Thanks! Just ordered a Brewista


----------



## Step21 (Oct 2, 2014)

What is the minimum amount of water you need to put in the Brewista to operate safely? e.g. if you just want a small brew or mug of tea


----------



## NickdeBug (Jan 18, 2015)

Modern kettles, including these, have hidden elements so I'm not sure that there is a minimum as such. Old kettles used to have to have the water level above the element.

You would certainly be okay boiling up enough for one cup.


----------



## Rhys (Dec 21, 2014)

I like the idea of being able to program it to come on at a set time, that would be great for the morning ritual - one less thing to do on autopilot at 6am. Can't justify one though since my other half bought me a goose-neck kettle for my birthday (after telling me off for nearly buying one beforehand..)


----------



## PPapa (Oct 24, 2015)

Rhys said:


> I like the idea of being able to program it to come on at a set time, that would be great for the morning ritual - one less thing to do on autopilot at 6am. Can't justify one though since my other half bought me a goose-neck kettle for my birthday (after telling me off for nearly buying one beforehand..)


By the way that wouldn't be possible with Wemo and Bonavita. If you keep it plugged in, nothing really happens, you still have to press "on" button (!) and then "hold" to keep the same temperature.


----------



## Rhys (Dec 21, 2014)

PPapa said:


> By the way that wouldn't be possible with Wemo and Bonavita. If you keep it plugged in, nothing really happens, you still have to press "on" button (!) and then "hold" to keep the same temperature.
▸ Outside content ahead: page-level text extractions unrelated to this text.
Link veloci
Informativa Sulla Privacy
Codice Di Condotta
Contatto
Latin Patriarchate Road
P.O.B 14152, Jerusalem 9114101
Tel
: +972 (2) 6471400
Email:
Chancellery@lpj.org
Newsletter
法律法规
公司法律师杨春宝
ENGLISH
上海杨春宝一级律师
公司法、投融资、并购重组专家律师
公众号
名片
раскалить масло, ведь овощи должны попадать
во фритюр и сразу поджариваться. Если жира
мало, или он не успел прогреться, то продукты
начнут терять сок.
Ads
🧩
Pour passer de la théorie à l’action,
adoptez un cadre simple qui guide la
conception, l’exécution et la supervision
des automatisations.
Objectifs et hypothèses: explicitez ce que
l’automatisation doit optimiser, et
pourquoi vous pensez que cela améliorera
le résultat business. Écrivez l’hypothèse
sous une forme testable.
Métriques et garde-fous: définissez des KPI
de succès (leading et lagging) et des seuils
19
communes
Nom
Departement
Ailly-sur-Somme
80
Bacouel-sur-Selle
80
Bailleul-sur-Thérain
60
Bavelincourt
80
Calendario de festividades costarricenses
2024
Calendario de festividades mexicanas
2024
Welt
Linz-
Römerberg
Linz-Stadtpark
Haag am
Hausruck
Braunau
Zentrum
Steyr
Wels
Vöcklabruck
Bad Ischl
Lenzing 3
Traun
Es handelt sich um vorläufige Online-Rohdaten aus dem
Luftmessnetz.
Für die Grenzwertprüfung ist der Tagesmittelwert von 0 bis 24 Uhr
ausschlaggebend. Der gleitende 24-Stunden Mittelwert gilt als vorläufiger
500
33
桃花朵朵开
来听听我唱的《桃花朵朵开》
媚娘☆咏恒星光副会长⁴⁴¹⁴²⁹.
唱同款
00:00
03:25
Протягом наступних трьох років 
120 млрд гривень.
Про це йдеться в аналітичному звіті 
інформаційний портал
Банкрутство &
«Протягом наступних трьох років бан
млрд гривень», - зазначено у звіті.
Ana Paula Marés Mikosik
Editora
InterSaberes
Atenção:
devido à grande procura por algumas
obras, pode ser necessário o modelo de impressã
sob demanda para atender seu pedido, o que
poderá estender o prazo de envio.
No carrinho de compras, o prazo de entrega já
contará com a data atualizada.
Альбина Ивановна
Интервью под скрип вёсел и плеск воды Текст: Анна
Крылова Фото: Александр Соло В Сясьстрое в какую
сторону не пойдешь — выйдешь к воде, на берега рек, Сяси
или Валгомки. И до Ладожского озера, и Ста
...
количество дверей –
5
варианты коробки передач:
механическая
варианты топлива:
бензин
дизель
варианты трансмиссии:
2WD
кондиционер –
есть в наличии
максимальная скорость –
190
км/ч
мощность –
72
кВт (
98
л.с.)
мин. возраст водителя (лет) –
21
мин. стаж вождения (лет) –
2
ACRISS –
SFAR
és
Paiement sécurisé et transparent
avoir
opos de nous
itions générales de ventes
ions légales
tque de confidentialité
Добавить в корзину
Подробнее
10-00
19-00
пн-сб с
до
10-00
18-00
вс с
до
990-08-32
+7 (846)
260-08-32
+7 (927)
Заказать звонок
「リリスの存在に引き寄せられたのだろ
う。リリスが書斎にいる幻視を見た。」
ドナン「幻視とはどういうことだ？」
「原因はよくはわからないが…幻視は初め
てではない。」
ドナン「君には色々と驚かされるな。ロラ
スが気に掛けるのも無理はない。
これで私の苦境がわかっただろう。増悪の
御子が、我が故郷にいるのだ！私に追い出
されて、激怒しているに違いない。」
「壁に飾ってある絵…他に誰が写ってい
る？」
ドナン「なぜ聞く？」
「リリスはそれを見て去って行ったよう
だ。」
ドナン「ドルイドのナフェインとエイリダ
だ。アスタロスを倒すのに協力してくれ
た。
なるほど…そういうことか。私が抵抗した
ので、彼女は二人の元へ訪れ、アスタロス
Wouldn't know, don't have a wemo... Suppose all you need is a timer plug on my normal kettle, only needs a quick flick to re-boil lol


----------



## risky (May 11, 2015)

OK so I also bought the Brewista recently. I think I got a duffer as the clock is all over the place and doesn't keep time at all. However I bought it off Amazon (same deal as coffeehit) so I'm sure I'll get it swapped over no problem.

Another feature Patrick didn't mention, and I'm not sure if it is unique to the Brewista as I have never used the Bonavita, is that the Brewista has a built in timer.

When you lift the kettle off the base the display changes to 0:00. If you then press the + button it will start counting up. Very handy IMO and saves me looking for my phone or timer when making v60/aeropress or the like.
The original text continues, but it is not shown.